:: What this task involves ::
Each line of the entries below that includes "drawer" belongs in your answer.

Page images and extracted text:
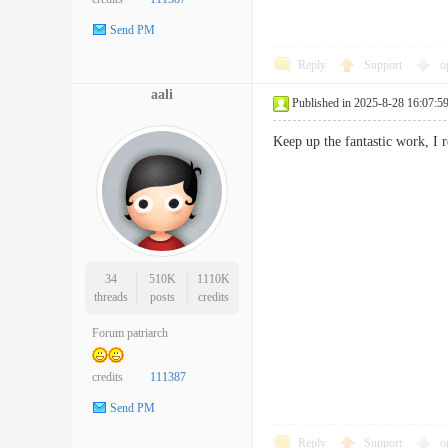
Send PM
Reply
Support
o
aali
Published in 2025-8-28 16:07:5
Keep up the fantastic work, I 
34
510K
1110K
threads
posts
credits
Forum patriarch
credits
111387
Send PM
Reply
Support
o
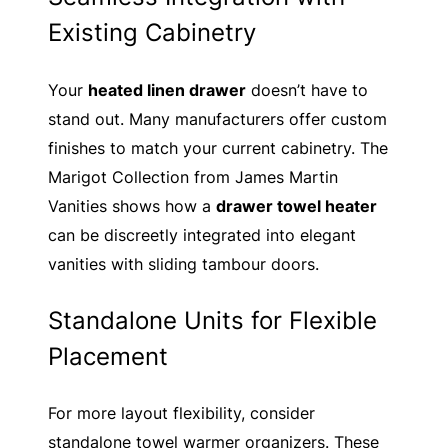
Existing Cabinetry
Your
heated linen drawer
doesn’t have to
stand out. Many manufacturers offer custom
finishes to match your current cabinetry. The
Marigot Collection from James Martin
Vanities shows how a
drawer towel heater
can be discreetly integrated into elegant
vanities with sliding tambour doors.
Standalone Units for Flexible
Placement
For more layout flexibility, consider
standalone towel warmer organizers. These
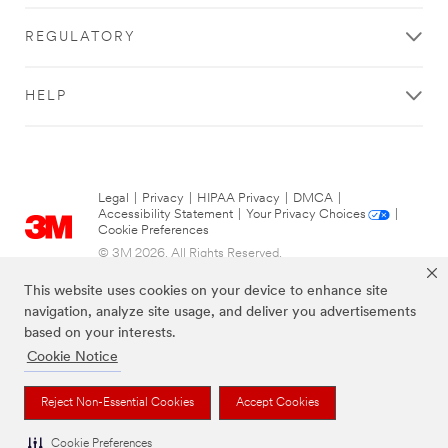
Many
Janitor
REGULATORY
Closets Total
Do You Have
In Your
HELP
Facilities?
Select One
Street
Legal
|
Privacy
|
HIPAA Privacy
|
DMCA
|
Address
Accessibility Statement
|
Your Privacy Choices
|
Cookie Preferences
© 3M 2026. All Rights Reserved.
City
This website uses cookies on your device to enhance site
navigation, analyze site usage, and deliver you advertisements
based on your interests.
Cookie Notice
State or
Province
Reject Non-Essential Cookies
Accept Cookies
Select One
The brands listed above are trademarks of 3M.
Cookie Preferences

:: Answer to the problem ::
heated linen drawer
drawer towel heater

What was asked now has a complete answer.